On March 6th, I flew back home to Seattle for a long awaiting family event. It was then that I found out that I wouldn’t be flying back to Berkeley because I had a fever and was directed into quarantine. That following Tuesday all classes went remote. As one would imagine, this quick adjustment caused chaos in the university and the rest of the world. However, Berkeley’s adjustment brought new aspects to my education that I wouldn’t get in my normal curriculum.
My biology lab class had the most drastic change. How are we supposed to engage in biological experiments and discoveries without being in a live setting? The Biology 1B faculty worked hard to figure out how to incorporate technology without losing the fundamental techniques and takeaways from our labs. This has led to the incorporation of coding and Jupyter notebook. As a biology and math major, coding is not something that is emphasized in my curriculum despite it being a very useful skill in those career fields.

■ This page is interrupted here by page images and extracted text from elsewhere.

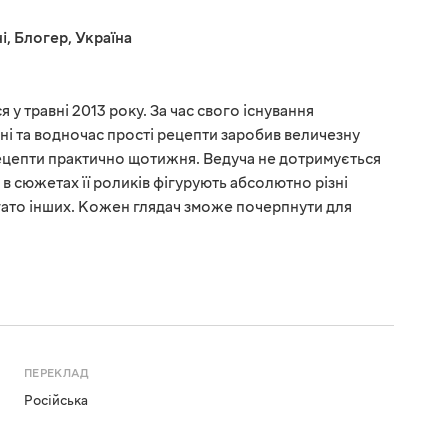
і
,
Блогер
,
Україна
 у травні 2013 року. За час свого існування
ні та водночас прості рецепти заробив величезну
рецепти практично щотижня. Ведуча не дотримується
у, в сюжетах її роликів фігурують абсолютно різні
багато інших. Кожен глядач зможе почерпнути для
ПЕРЕКЛАД
Російська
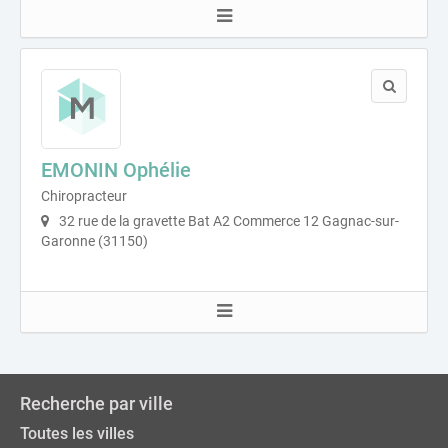
EMONIN Ophélie
Chiropracteur
32 rue de la gravette Bat A2 Commerce 12 Gagnac-sur-
Garonne (31150)
Recherche par ville
Toutes les villes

In our first lab with coding, we first collected data about river samples and analyzed that data from a biometric standpoint. This included looking at different organisms: how do different characteristics and frequency dictate the health of an aquatic environment? We compared this data versus collection samples from another location of the river. After that, we were able to incorporate coding and data analysis. We were introduced to Jupyter notebook, which is a learning tool used to incorporate guided instructions or projects in coding. Using this platform, we were able to code our own programs to compare our data to the class data. This was more practical than trying to manually calculate values for over 100 different samples while also comparing the locations of the samples. We used this platform a few more times in the following weeks. It was a really nice introduction to a skill that can seem daunting to non – computer science majors.
My education class has also taken a shift in direction and material. As part of my Education 131AC class, we are responsible for teaching with two other people for a whole hour on a topic in the class at one point in the semester. Since the move to remote learning, not only am I learning differently, but I also have to teach through different modes. In the process of creating lessons, we find ourselves using new resources and trying new strategies. While we are doing this out of necessity, it also is part of important pedagogies in education. We are looking more into complex instruction and multimodal forms of teaching. We are incorporating new online teaching platforms, different ways to demonstrate information, live diagrams, and more. In many ways, these are techniques that can be incorporated into traditional teaching and create a dynamic classroom. So I guess, maybe quarantine isn’t the worst.